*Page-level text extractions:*
● ● ● ● ● ● ●

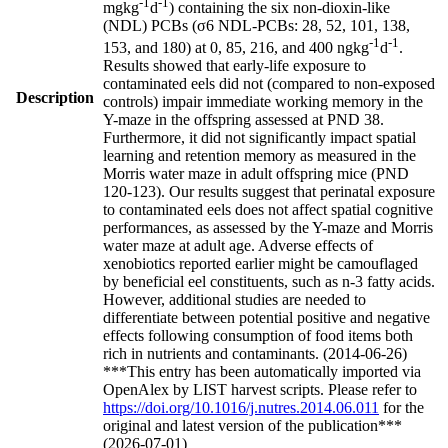
-1
-1
mgkg
d
) containing the six non-dioxin-like
(NDL) PCBs (σ6 NDL-PCBs: 28, 52, 101, 138,
-1
-1
153, and 180) at 0, 85, 216, and 400 ngkg
d
.
Results showed that early-life exposure to
contaminated eels did not (compared to non-exposed
Description
controls) impair immediate working memory in the
Y-maze in the offspring assessed at PND 38.
Furthermore, it did not significantly impact spatial
learning and retention memory as measured in the
Morris water maze in adult offspring mice (PND
120-123). Our results suggest that perinatal exposure
to contaminated eels does not affect spatial cognitive
performances, as assessed by the Y-maze and Morris
water maze at adult age. Adverse effects of
xenobiotics reported earlier might be camouflaged
by beneficial eel constituents, such as n-3 fatty acids.
However, additional studies are needed to
differentiate between potential positive and negative
effects following consumption of food items both
rich in nutrients and contaminants. (2014-06-26)
***This entry has been automatically imported via
OpenAlex by LIST harvest scripts. Please refer to
https://doi.org/10.1016/j.nutres.2014.06.011
for the
original and latest version of the publication***
(2026-07-01)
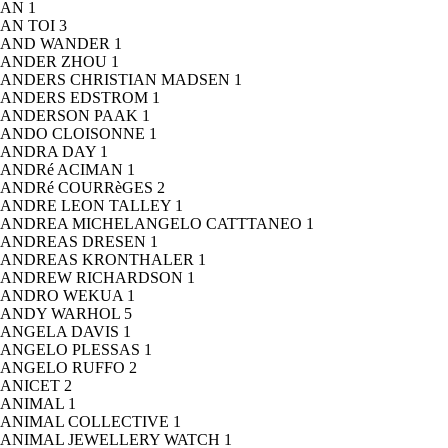
AN
1
AN TOI
3
AND WANDER
1
ANDER ZHOU
1
ANDERS CHRISTIAN MADSEN
1
ANDERS EDSTROM
1
ANDERSON PAAK
1
ANDO CLOISONNE
1
ANDRA DAY
1
ANDRé ACIMAN
1
ANDRé COURRèGES
2
ANDRE LEON TALLEY
1
ANDREA MICHELANGELO CATTTANEO
1
ANDREAS DRESEN
1
ANDREAS KRONTHALER
1
ANDREW RICHARDSON
1
ANDRO WEKUA
1
ANDY WARHOL
5
ANGELA DAVIS
1
ANGELO PLESSAS
1
ANGELO RUFFO
2
ANICET
2
ANIMAL
1
ANIMAL COLLECTIVE
1
ANIMAL JEWELLERY WATCH
1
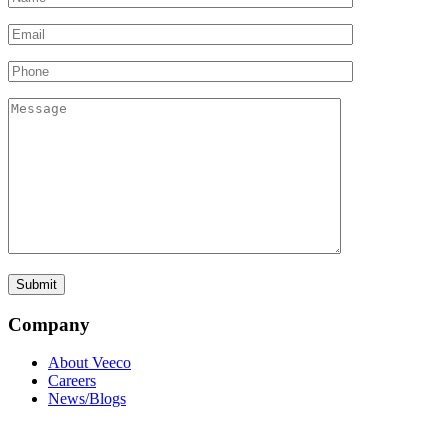
Company
About Veeco
Careers
News/Blogs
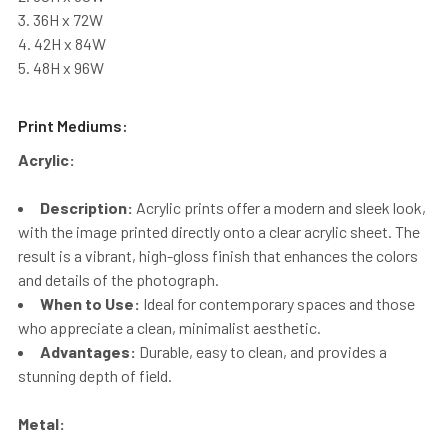
36H x 72W
42H x 84W
48H x 96W
Print Mediums:
Acrylic:
Description:
Acrylic prints offer a modern and sleek look,
with the image printed directly onto a clear acrylic sheet. The
result is a vibrant, high-gloss finish that enhances the colors
and details of the photograph.
When to Use:
Ideal for contemporary spaces and those
who appreciate a clean, minimalist aesthetic.
Advantages:
Durable, easy to clean, and provides a
stunning depth of field.
Metal:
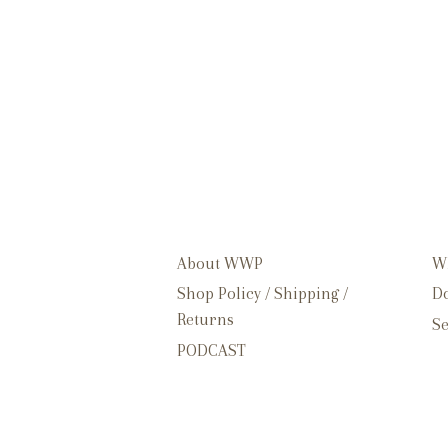
About WWP
W
Shop Policy / Shipping /
Do
Returns
Se
PODCAST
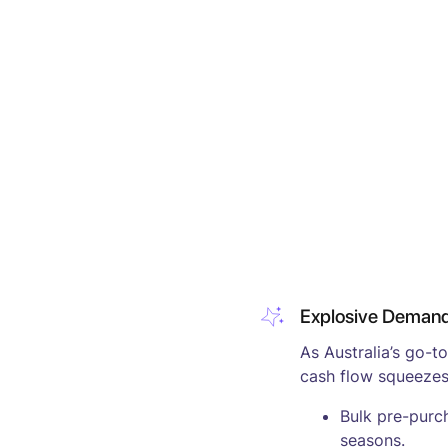
Explosive Demand,
As Australia’s go-t
cash flow squeezes
Bulk pre-purc
seasons.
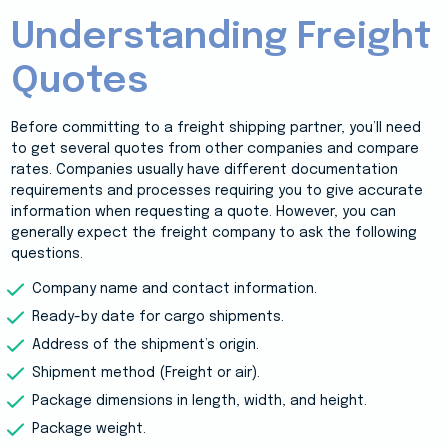
Understanding Freight
Quotes
Before committing to a freight shipping partner, you’ll need
to get several quotes from other companies and compare
rates. Companies usually have different documentation
requirements and processes requiring you to give accurate
information when requesting a quote. However, you can
generally expect the freight company to ask the following
questions.
Company name and contact information.
Ready-by date for cargo shipments.
Address of the shipment’s origin.
Shipment method (Freight or air).
Package dimensions in length, width, and height.
Package weight.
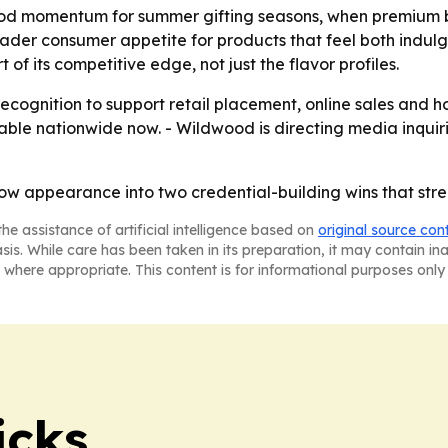
od momentum for summer gifting seasons, when premium b
oader consumer appetite for products that feel both indul
 its competitive edge, not just the flavor profiles.
recognition to support retail placement, online sales and 
ble nationwide now. - Wildwood is directing media inquir
w appearance into two credential-building wins that stre
he assistance of artificial intelligence based on
original source con
asis. While care has been taken in its preparation, it may contain i
 where appropriate. This content is for informational purposes only 
icks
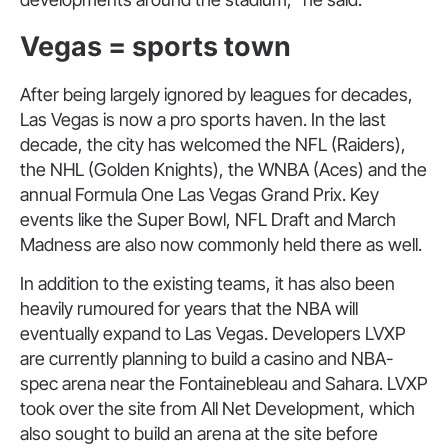
Vegas = sports town
After being largely ignored by leagues for decades,
Las Vegas is now a pro sports haven. In the last
decade, the city has welcomed the NFL (Raiders),
the NHL (Golden Knights), the WNBA (Aces) and the
annual Formula One Las Vegas Grand Prix. Key
events like the Super Bowl, NFL Draft and March
Madness are also now commonly held there as well.
In addition to the existing teams, it has also been
heavily rumoured for years that the NBA will
eventually expand to Las Vegas. Developers LVXP
are currently planning to build a casino and NBA-
spec arena near the Fontainebleau and Sahara. LVXP
took over the site from All Net Development, which
also sought to build an arena at the site before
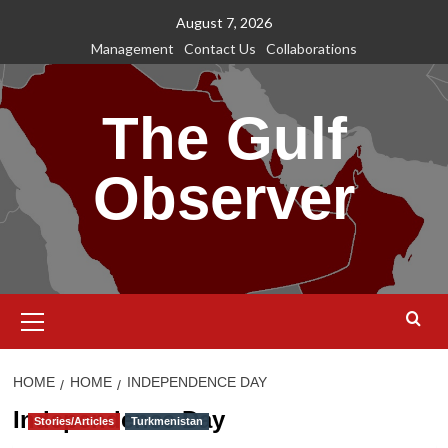
Skip
August 7, 2026
to
Management
Contact Us
Collaborations
content
The Gulf
Observer
Primary
Menu
HOME
HOME
INDEPENDENCE DAY
Independence Day
Stories/Articles
Turkmenistan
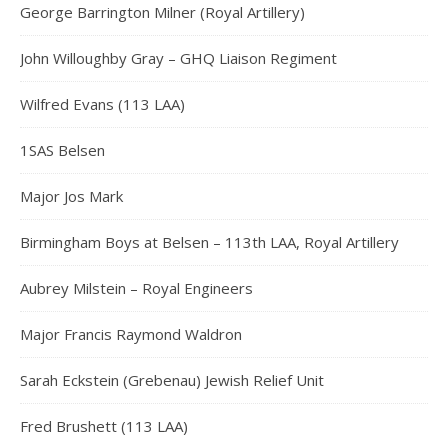
George Barrington Milner (Royal Artillery)
John Willoughby Gray – GHQ Liaison Regiment
Wilfred Evans (113 LAA)
1SAS Belsen
Major Jos Mark
Birmingham Boys at Belsen – 113th LAA, Royal Artillery
Aubrey Milstein – Royal Engineers
Major Francis Raymond Waldron
Sarah Eckstein (Grebenau) Jewish Relief Unit
Fred Brushett (113 LAA)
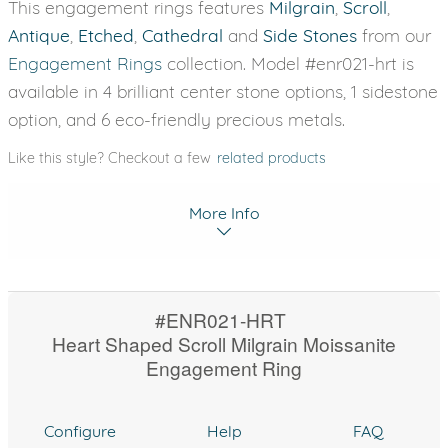
This engagement rings features
Milgrain
,
Scroll
,
Antique
,
Etched
,
Cathedral
and
Side Stones
from our
Engagement Rings
collection. Model #enr021-hrt is
available in 4 brilliant center stone options, 1 sidestone
option, and 6 eco-friendly precious metals.
Like this style? Checkout a few
related products
More Info
#ENR021-HRT
Heart Shaped Scroll Milgrain Moissanite
Engagement Ring
Configure
Help
FAQ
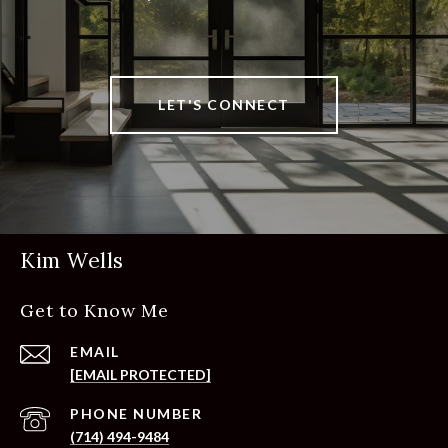
LET'S CONNECT
Kim Wells
Get to Know Me
EMAIL
[EMAIL PROTECTED]
PHONE NUMBER
(714) 494-9484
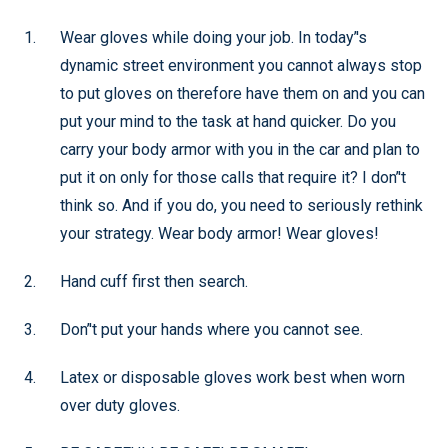
Wear gloves while doing your job. In today’'s
dynamic street environment you cannot always stop
to put gloves on therefore have them on and you can
put your mind to the task at hand quicker. Do you
carry your body armor with you in the car and plan to
put it on only for those calls that require it? I don’'t
think so. And if you do, you need to seriously rethink
your strategy. Wear body armor! Wear gloves!
Hand cuff first then search.
Don’'t put your hands where you cannot see.
Latex or disposable gloves work best when worn
over duty gloves.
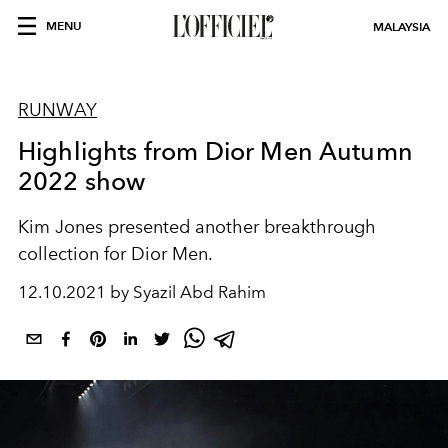
MENU
MALAYSIA
RUNWAY
Highlights from Dior Men Autumn
2022 show
Kim Jones presented another breakthrough
collection for Dior Men.
12.10.2021 by Syazil Abd Rahim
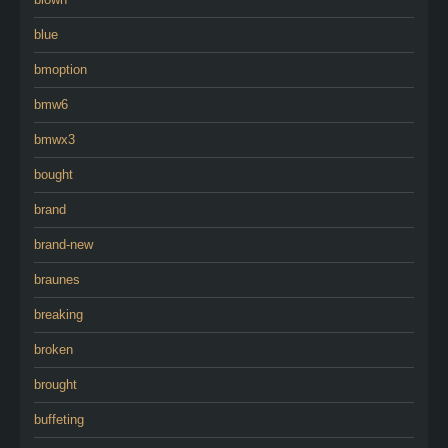
blue
bmoption
bmw6
bmwx3
bought
brand
brand-new
braunes
breaking
broken
brought
buffeting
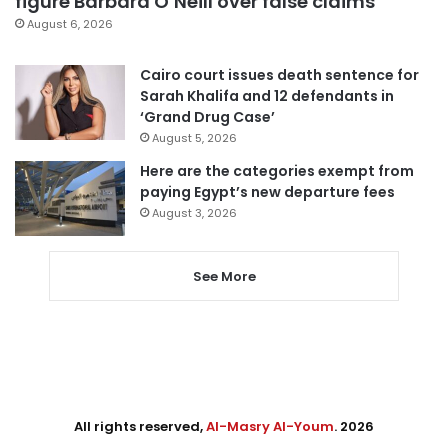
figure Barbara O’Neill over false claims
August 6, 2026
Cairo court issues death sentence for
Sarah Khalifa and 12 defendants in
‘Grand Drug Case’
August 5, 2026
Here are the categories exempt from
paying Egypt’s new departure fees
August 3, 2026
See More
All rights reserved,
Al-Masry Al-Youm
. 2026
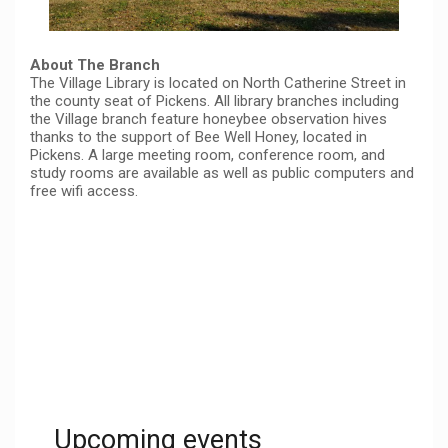
About The Branch
The Village Library is located on North Catherine Street in
the county seat of Pickens. All library branches including
the Village branch feature honeybee observation hives
thanks to the support of Bee Well Honey, located in
Pickens. A large meeting room, conference room, and
study rooms are available as well as public computers and
free wifi access.
Upcoming events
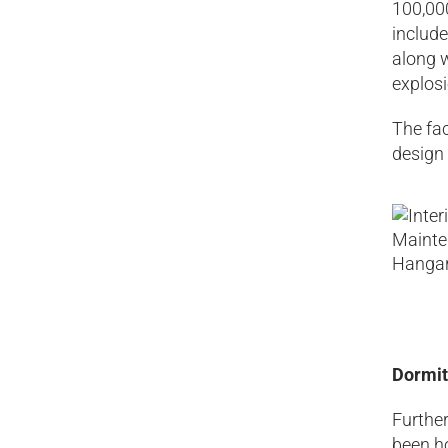
100,000
include
along w
explosi
The fac
design 
Dormit
Further
been h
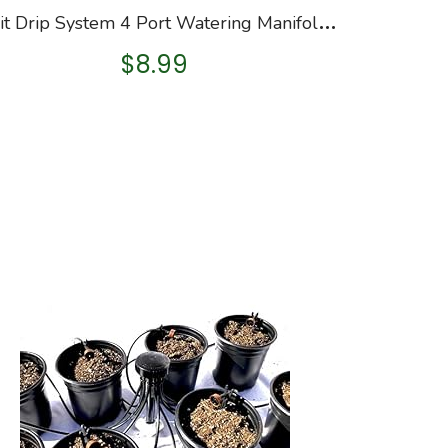
O
rbit Drip System 4 Port Watering Manifold for 1/4″ Tube
$
8.99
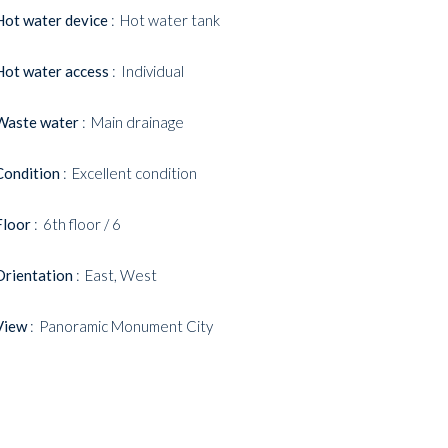
Hot water device
Hot water tank
Hot water access
Individual
Waste water
Main drainage
Condition
Excellent condition
Floor
6th floor / 6
Orientation
East, West
View
Panoramic Monument City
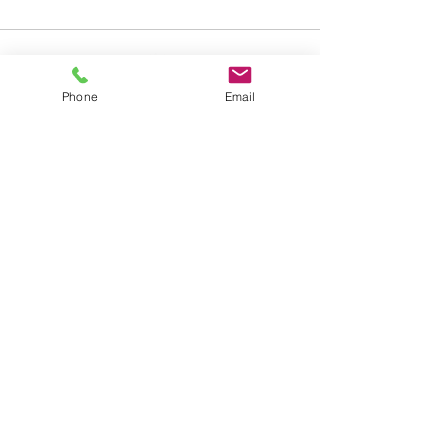
Phone
Email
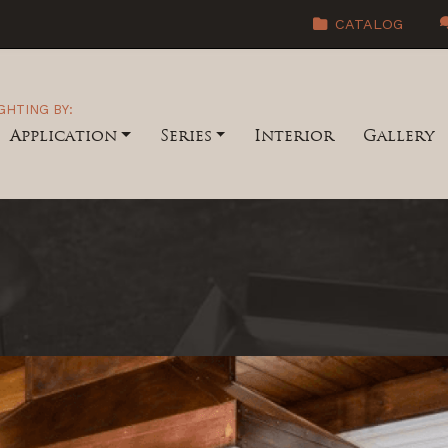
CATALOG
GHTING BY:
Application
Series
Interior
Gallery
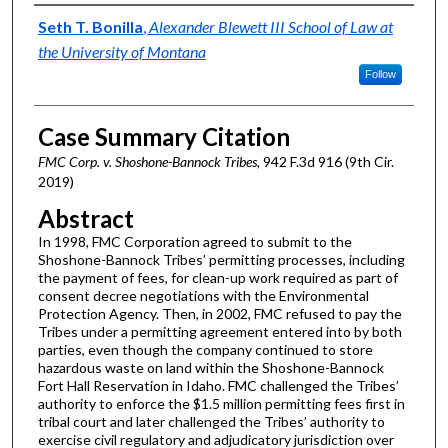
Authors
Seth T. Bonilla
,
Alexander Blewett III School of Law at
the University of Montana
Follow
Case Summary Citation
FMC Corp. v. Shoshone-Bannock Tribes
, 942 F.3d 916 (9th Cir.
2019)
Abstract
In 1998, FMC Corporation agreed to submit to the
Shoshone-Bannock Tribes’ permitting processes, including
the payment of fees, for clean-up work required as part of
consent decree negotiations with the Environmental
Protection Agency. Then, in 2002, FMC refused to pay the
Tribes under a permitting agreement entered into by both
parties, even though the company continued to store
hazardous waste on land within the Shoshone-Bannock
Fort Hall Reservation in Idaho. FMC challenged the Tribes’
authority to enforce the $1.5 million permitting fees first in
tribal court and later challenged the Tribes’ authority to
exercise civil regulatory and adjudicatory jurisdiction over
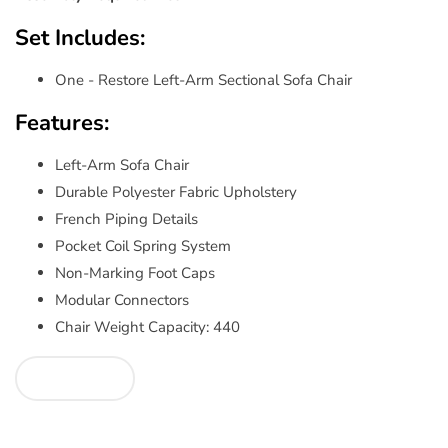
Set Includes:
One - Restore Left-Arm Sectional Sofa Chair
Features:
Left-Arm Sofa Chair
Durable Polyester Fabric Upholstery
French Piping Details
Pocket Coil Spring System
Non-Marking Foot Caps
Modular Connectors
Chair Weight Capacity: 440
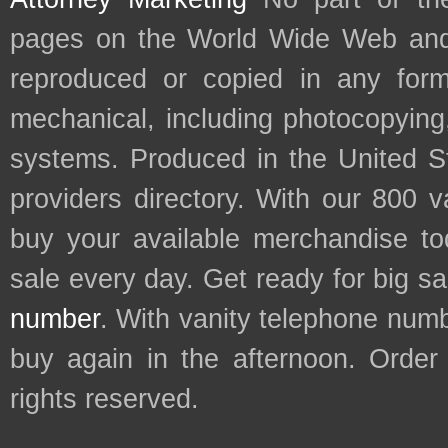
pages on the World Wide Web and
reproduced or copied in any form
mechanical, including photocopying,
systems. Produced in the United S
providers directory. With our 800 
buy your available merchandise t
sale every day. Get ready for big s
number
. With vanity telephone num
buy again in the afternoon. Order
rights reserved.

● ● ● ● ● ● ●

*Exercise:* Extract every line from the one with "buy your available merchandise t" down to the final line above, both included, exactly as written.

*Solution to this problem:*
buy your available merchandise t
sale every day. Get ready for big s
number
. With vanity telephone num
buy again in the afternoon. Order
rights reserved.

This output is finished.